Öne çıkanlar
Erhan Yurdayüksel: Seçim zamanı!..

Erhan Yurdayüksel: Seçim zamanı!..

Avrupa Komisyonu, 2030 yılına kadar karbon emisyonlarını 1990 yılı seviyelerinden “en az yüzde 55” azaltmak için Emisyon Ticaret Sistemi’nin genişletilmesini değerlendirecek.

Şu anki hedef yüzde 40 kesinti yönünde.

Katı iklim hedefi onaylandığı takdirde bloğun 27 üye ülkesi yasal açıdan bağlayıcı olacak.

ABD’de yer alan California Üniversitesi tarafından yapılan bir araştırmada, sera gazı emisyonlarının önemli ölçüde azaltılmaması halinde, küresel sıcaklıkların 2300 yılına kadar 50 milyon yıldır görülmeyen seviyelere ulaşacağı konusunda uyarıda bulunuldu.
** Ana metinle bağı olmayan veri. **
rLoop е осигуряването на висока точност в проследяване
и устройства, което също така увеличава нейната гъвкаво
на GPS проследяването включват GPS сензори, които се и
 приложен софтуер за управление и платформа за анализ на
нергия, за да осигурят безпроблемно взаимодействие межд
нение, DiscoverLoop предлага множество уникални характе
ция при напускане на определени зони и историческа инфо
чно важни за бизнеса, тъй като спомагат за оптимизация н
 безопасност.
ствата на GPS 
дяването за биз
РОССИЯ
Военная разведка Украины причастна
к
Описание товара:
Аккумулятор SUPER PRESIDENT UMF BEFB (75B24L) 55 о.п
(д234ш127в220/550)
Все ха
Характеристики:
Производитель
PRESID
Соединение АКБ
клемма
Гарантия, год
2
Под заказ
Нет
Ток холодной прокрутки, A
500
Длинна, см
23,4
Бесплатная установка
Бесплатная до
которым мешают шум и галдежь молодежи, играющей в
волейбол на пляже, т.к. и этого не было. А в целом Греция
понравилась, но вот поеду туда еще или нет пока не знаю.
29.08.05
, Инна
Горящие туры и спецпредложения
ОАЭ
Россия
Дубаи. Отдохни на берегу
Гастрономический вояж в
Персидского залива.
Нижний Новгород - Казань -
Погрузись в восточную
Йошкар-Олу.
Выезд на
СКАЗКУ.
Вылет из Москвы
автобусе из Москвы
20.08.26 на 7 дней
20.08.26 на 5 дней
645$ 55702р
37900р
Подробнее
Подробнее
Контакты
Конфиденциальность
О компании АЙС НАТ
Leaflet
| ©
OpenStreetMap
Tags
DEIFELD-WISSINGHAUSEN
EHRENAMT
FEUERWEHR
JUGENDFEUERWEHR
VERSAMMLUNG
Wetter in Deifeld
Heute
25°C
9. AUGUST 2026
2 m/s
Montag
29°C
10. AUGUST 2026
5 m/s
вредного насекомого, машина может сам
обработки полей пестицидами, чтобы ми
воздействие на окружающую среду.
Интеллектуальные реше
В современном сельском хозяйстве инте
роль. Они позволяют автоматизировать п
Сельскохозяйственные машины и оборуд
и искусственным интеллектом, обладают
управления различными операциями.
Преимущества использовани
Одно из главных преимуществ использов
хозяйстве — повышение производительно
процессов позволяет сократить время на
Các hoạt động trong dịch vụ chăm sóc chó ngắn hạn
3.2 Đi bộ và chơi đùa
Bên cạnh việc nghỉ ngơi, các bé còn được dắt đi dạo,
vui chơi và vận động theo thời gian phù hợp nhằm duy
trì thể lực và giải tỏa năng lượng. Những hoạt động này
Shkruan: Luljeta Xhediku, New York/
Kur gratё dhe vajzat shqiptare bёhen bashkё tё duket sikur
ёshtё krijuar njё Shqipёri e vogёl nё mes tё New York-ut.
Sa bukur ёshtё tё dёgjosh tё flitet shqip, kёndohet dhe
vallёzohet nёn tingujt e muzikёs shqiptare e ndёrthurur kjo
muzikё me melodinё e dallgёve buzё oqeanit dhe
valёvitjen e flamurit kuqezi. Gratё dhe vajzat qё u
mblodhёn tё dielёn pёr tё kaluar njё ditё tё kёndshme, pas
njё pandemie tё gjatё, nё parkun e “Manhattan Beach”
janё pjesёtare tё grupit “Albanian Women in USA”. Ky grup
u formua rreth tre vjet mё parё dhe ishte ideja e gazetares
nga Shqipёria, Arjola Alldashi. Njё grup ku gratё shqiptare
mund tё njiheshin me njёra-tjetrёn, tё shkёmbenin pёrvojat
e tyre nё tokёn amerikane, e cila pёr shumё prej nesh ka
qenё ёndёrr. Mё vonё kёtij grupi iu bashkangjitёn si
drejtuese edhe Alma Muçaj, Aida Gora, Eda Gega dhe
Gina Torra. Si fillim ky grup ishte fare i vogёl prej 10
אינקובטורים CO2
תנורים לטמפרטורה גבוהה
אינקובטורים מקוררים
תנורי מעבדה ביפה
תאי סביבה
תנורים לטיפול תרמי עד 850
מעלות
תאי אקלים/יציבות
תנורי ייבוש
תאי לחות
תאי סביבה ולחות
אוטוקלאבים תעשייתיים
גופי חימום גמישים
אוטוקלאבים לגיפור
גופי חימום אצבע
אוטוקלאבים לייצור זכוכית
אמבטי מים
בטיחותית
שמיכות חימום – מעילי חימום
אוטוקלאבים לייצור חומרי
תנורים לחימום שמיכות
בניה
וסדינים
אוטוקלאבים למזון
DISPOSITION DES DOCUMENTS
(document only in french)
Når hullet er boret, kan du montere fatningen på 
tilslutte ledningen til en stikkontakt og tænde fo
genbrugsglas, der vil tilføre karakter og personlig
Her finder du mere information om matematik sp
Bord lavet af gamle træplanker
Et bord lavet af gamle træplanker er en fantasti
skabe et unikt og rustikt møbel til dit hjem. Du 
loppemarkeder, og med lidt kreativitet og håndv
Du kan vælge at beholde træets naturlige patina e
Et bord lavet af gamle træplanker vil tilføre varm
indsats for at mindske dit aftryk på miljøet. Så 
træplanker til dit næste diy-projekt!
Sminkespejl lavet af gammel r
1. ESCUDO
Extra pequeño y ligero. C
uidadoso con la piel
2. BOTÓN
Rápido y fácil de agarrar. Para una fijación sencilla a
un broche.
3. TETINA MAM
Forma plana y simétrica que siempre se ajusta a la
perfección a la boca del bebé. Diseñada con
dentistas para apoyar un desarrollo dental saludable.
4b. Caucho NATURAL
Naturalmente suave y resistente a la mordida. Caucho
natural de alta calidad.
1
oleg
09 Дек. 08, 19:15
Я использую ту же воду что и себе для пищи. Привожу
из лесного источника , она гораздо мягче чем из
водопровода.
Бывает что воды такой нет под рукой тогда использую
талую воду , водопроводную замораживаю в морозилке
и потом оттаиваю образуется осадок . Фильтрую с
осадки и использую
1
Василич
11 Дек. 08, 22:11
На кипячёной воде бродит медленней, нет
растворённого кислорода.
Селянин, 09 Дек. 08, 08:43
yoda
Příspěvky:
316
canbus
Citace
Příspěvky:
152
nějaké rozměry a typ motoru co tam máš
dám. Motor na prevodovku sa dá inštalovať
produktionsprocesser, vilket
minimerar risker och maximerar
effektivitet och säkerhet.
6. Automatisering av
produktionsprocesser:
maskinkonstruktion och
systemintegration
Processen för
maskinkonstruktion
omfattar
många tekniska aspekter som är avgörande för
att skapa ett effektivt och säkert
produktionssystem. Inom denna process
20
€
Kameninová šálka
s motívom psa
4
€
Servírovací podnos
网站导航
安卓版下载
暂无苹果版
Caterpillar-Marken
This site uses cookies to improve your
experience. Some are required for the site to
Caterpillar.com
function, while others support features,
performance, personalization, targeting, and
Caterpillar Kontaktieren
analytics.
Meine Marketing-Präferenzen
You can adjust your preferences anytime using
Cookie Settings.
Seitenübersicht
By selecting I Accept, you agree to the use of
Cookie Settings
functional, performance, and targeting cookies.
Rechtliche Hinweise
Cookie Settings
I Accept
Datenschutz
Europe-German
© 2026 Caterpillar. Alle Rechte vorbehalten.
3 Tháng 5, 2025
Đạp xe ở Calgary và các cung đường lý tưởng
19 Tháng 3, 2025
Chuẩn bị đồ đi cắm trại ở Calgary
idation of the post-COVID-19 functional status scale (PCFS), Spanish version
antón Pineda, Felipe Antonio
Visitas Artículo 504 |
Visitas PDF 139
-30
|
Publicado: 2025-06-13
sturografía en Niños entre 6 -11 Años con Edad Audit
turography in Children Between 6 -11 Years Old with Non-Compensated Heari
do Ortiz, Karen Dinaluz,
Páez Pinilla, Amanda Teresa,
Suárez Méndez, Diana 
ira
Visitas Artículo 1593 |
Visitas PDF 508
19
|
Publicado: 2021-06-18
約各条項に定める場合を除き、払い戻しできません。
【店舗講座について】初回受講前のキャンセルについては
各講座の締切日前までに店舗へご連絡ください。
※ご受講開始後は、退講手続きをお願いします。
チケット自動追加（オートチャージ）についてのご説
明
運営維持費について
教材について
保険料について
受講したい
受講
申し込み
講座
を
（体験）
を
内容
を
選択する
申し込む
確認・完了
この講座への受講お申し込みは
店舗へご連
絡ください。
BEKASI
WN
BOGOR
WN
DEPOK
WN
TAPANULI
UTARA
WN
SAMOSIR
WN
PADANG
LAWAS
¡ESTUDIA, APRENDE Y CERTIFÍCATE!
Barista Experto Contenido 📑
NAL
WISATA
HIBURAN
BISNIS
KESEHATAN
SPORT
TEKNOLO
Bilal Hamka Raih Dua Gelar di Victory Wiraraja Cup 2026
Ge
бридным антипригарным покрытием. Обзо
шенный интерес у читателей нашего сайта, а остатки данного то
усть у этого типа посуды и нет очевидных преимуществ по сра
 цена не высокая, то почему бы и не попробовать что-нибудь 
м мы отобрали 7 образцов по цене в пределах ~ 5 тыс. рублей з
Bilim insanları son 66 milyon yıl boyunca Dünya’nın ikliminde meydana gelen değişikliklerin bir kaydını derleyerek, “sera”, “sıcak ev”, “serin ev” ve “buz ev” olarak adlandırdıkları dört farklı iklim durumunu ortaya çıkardı.

“Sıcak ev” koşulları en son 34 milyon yıl önce, ortalama küresel sıcaklıkların bugün olduğundan 9 ile 14 santigrat derece daha yüksek olduğu zamanlarda görülmüş.

2300 yılında küresel sıcaklığın potansiyel olarak 50 milyon yıldır gezegenin görmediği bir düzeye çıkacağı açıklandı.

Yayınlanan yeni bulgular, dünyanın dört bir yanından çok sayıda araştırmacının onlarca yıllık çalışmalarının sonucu, son 66 milyon yıldaki büyük iklim geçişlerinin çoğunun sera gazı seviyelerindeki değişikliklerle ilişkili olduğunu belirtiyor.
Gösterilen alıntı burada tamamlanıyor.